What I also liked very much was Scala’s consistent use of the Option type in its standard library. Now, instead of having to read the documentation to find out whether some call could return null, the type checker forced me to handle this where necessary. So a lot of my early Scala code looked as follows:

doSomething() match {
  case Some(value) => Some(doSomethingElse(value))
  case None => None

While it’s still possible to get a NPE in Scala, it just doesn’t happen with well-written libraries, simply because there’s no need to ever use null.

(By the way, isn’t it funny that Java forces you to check exceptions but doesn’t help you with the much more common and annoying null problem?)

So yes, in practice, Options do save you from NPEs. Does your code also get smaller (because usually, in Scala it will)? Not if you pattern match on Some/None, all the un-wrapping and lifting is quite verbose.

Nowadays, certainly influenced by all the discussions on monads, I realize that pattern-matching on Option is a very primitive form of abstraction, and instead of the code above I now write:

doSomething() map (value => doSomethingElse(value))

(For those unfamiliar with functional programming, map applies the function to the value inside a Some, and does nothing when called on a None.)

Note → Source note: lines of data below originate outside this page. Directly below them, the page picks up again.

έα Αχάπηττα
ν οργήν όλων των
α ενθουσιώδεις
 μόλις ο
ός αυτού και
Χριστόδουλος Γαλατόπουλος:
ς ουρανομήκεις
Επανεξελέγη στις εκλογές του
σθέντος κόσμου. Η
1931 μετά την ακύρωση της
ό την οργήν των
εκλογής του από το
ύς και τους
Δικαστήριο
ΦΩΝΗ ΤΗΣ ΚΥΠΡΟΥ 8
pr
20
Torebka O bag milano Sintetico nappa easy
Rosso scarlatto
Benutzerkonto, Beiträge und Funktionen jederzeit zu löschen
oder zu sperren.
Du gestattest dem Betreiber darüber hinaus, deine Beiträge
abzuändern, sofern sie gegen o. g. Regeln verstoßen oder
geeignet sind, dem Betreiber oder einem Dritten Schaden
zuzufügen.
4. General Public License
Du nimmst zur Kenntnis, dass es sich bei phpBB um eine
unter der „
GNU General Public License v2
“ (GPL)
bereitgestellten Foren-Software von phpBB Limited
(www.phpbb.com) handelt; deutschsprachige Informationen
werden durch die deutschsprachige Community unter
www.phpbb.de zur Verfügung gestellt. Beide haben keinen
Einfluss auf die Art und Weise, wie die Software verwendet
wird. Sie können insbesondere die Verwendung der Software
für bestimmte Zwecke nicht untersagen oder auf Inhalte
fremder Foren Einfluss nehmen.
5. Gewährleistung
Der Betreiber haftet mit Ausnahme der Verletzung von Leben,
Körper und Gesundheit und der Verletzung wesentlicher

Even better, we can fully automate this refactoring! I’m currently working on a first version in the scala-refactoring library. So far, I’ve implemented the refactoring for map, but there are many more we can do, for example:

  • If the Some case does not construct a Some but calls a function that returns an Option, we use flatMap instead of map.
  • If the Some case evaluates to Boolean and the None case returns false, we can replace it with exists. If Some returns true and None returns false, we can just replace the whole pattern match with isDefined.
  • When the None case is (), we can transform to foreach.

So far we have only looked at Option, but there is more: for example, we could also replace pattern-matching on lists and recursion with folds. I’m sure somebody has already written a paper about such refactorings, but I haven’t found anything yet.

What do you think about eliminating pattern matching? Do you also prefer mapping to explicit pattern-matching?